The Lavalite World by Philip Jose Farmer. Chapter 9, 10, 11, 12

Still… she put her axe in one hand and her knife in the other. The first man to come up fell back with a split skull. The second slid back with two fingers chopped off. The others decided that it was best to retreat. They went back into the water and split into two groups, each swimming a hundred yards in opposite directions. They would come up at the same time, and she could only attack one. That one would dive back into the water while the other came at her on the ground.

By then ten others were swimming across. Some of them were several hundred yards downstream; others, the same distance upstream. She had no chance to get beyond these. Flight to the mountains a mile away on this side of the channel was her only chance. But she’d be caught because of her steady loss of blood.

She shrugged, slipped off her ragged shirt, tore it into strips, and bound them around the wounds. She hoped the tentacled things hadn’t injected poison into her.

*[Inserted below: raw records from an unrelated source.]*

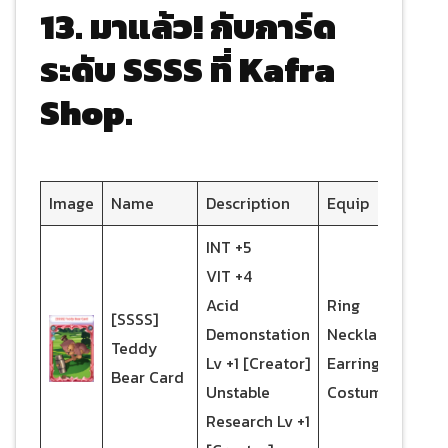
13. มาแล้ว! กับการ์ด
ระดับ SSSS ที่ Kafra
Shop.
Image
Name
Description
Equip
INT +5
VIT +4
Acid
Ring
[SSSS]
Demonstation
Necklace
Teddy
Lv +1 [Creator]
Earrings
Bear Card
Unstable
Costume
Research Lv +1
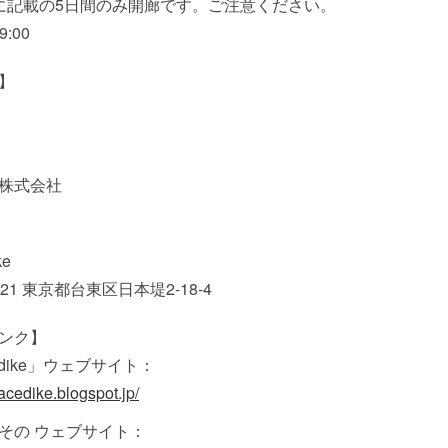
に記載の5日間のみ開廊です。ご注意ください。
9:00
】
株式会社
ke
0021 東京都台東区日本堤2-18-4
ンク】
e dike」ウェブサイト：
pacedike.blogspot.jp/
その ウェブサイト：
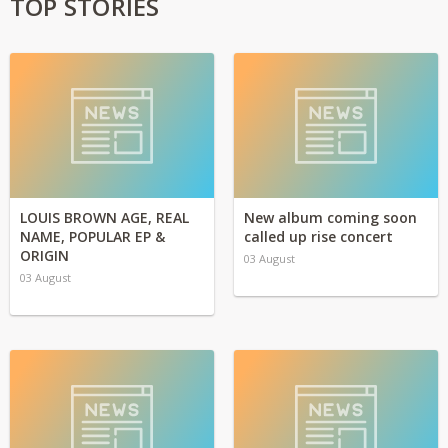
TOP STORIES
LOUIS BROWN AGE, REAL
New album coming soon
NAME, POPULAR EP &
called up rise concert
ORIGIN
03 August
03 August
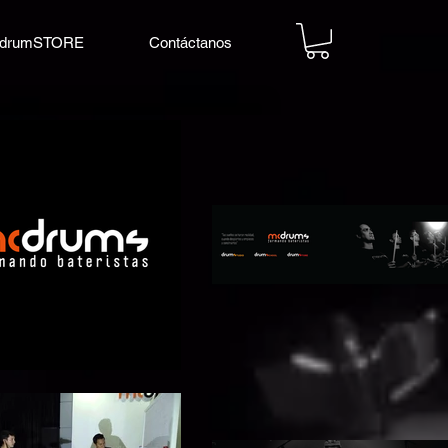
drumSTORE
Contáctanos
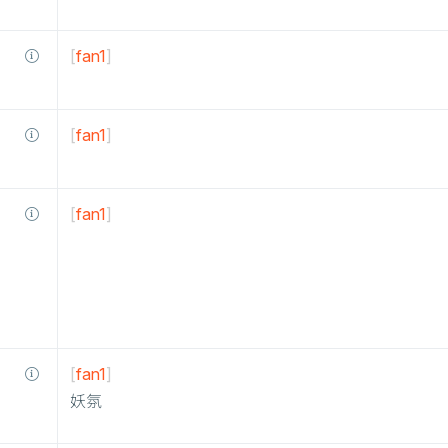
[
fan1
]
[
fan1
]
[
fan1
]
[
fan1
]
妖氛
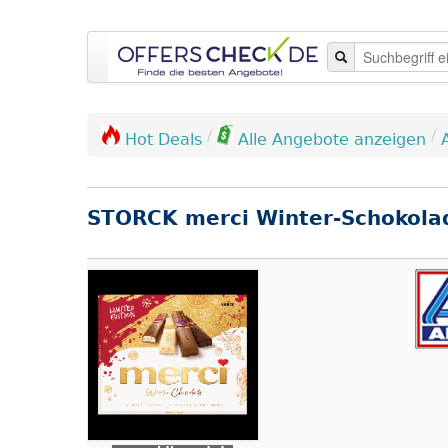
/
/
Hot Deals
Alle Angebote anzeigen
STORCK merci Winter-Schokola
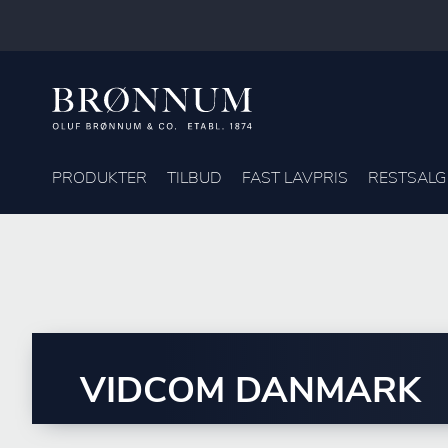
PRODUKTER
TILBUD
FAST LAVPRIS
RESTSALG
VIDCOM DANMARK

The Horn and the axe couldn’t be hidden. The knife went into a pocket on the inside of the right leg of her levis. She’d sewed the pocket there shortly after she’d entered the gateway into Earth. That was a little more than a month ago, but it seemed like a year.

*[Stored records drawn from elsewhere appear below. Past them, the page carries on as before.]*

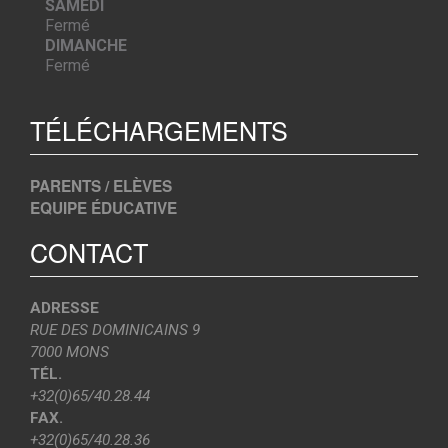
SAMEDI
Fermé
DIMANCHE
Fermé
TÉLÉCHARGEMENTS
PARENTS / ELÈVES
EQUIPE ÉDUCATIVE
CONTACT
ADRESSE
RUE DES DOMINICAINS 9
7000 MONS
TÉL.
+32(0)65/40.28.44
FAX.
+32(0)65/40.28.36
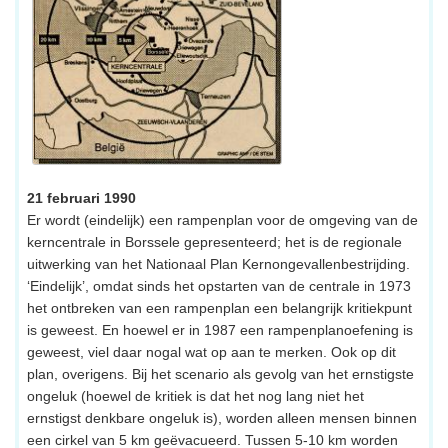
21 februari 1990
Er wordt (eindelijk) een rampenplan voor de omgeving van de
kerncentrale in Borssele gepresenteerd; het is de regionale
uitwerking van het Nationaal Plan Kernongevallenbestrijding.
‘Eindelijk’, omdat sinds het opstarten van de centrale in 1973
het ontbreken van een rampenplan een belangrijk kritiekpunt
is geweest. En hoewel er in 1987 een rampenplanoefening is
geweest, viel daar nogal wat op aan te merken. Ook op dit
plan, overigens. Bij het scenario als gevolg van het ernstigste
ongeluk (hoewel de kritiek is dat het nog lang niet het
ernstigst denkbare ongeluk is), worden alleen mensen binnen
een cirkel van 5 km geëvacueerd. Tussen 5-10 km worden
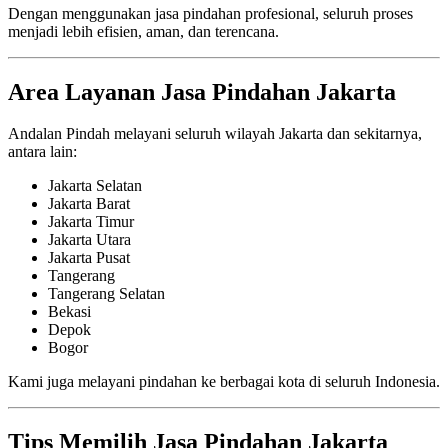
Dengan menggunakan jasa pindahan profesional, seluruh proses
menjadi lebih efisien, aman, dan terencana.
Area Layanan Jasa Pindahan Jakarta
Andalan Pindah melayani seluruh wilayah Jakarta dan sekitarnya,
antara lain:
Jakarta Selatan
Jakarta Barat
Jakarta Timur
Jakarta Utara
Jakarta Pusat
Tangerang
Tangerang Selatan
Bekasi
Depok
Bogor
Kami juga melayani pindahan ke berbagai kota di seluruh Indonesia.
Tips Memilih Jasa Pindahan Jakarta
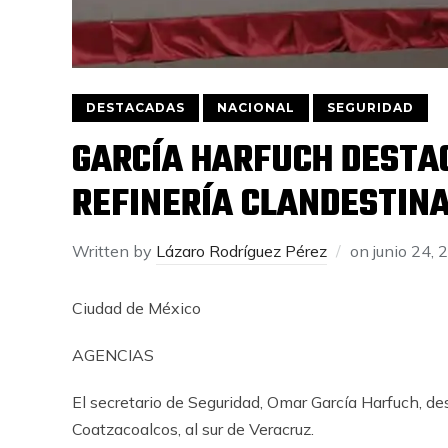
DESTACADAS
NACIONAL
SEGURIDAD
GARCÍA HARFUCH DESTA
REFINERÍA CLANDESTIN
Written by
Lázaro Rodríguez Pérez
on
junio 24, 
Ciudad de México
AGENCIAS
El secretario de Seguridad, Omar García Harfuch, de
Coatzacoalcos, al sur de Veracruz.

Then she sat, her arms folded, waiting.


HER CAPTORS WERE a short, slim, dark people who looked as if they were of Mediterranean stock. Their language, however, did not seem to her to be related to any she knew. Perhaps their ancestors had spoken one of the many tongues that had died out after the Indo-Europeans and Semites had invaded the Middle Sea area.

They numbered a hundred: thirty-two men, thirty-eight women, and twenty children. The moosoids were one hundred and twenty.

Their chief clothing was a rawhide kilt, though some of the men’s were of feathers. All the warriors wore thin bones stuck through their septums, and many bore dried human hands suspended from a cord around their necks. Dried human heads adorned the saddles.

Anana was brought back to the other side of the channel and flung half-drowned upon the ground. The women attacked her at once. A few struck or kicked her, but most were trying to get her jeans and boots. Within a minute, she was left lying on the ground, bleeding, bruised, stunned, and naked.

The man whose two fingers she’d severed staggered up, holding his hand, pain twisting his face. He harangued the chief for a long while. The chief evidently told him to forget it, and the man went off.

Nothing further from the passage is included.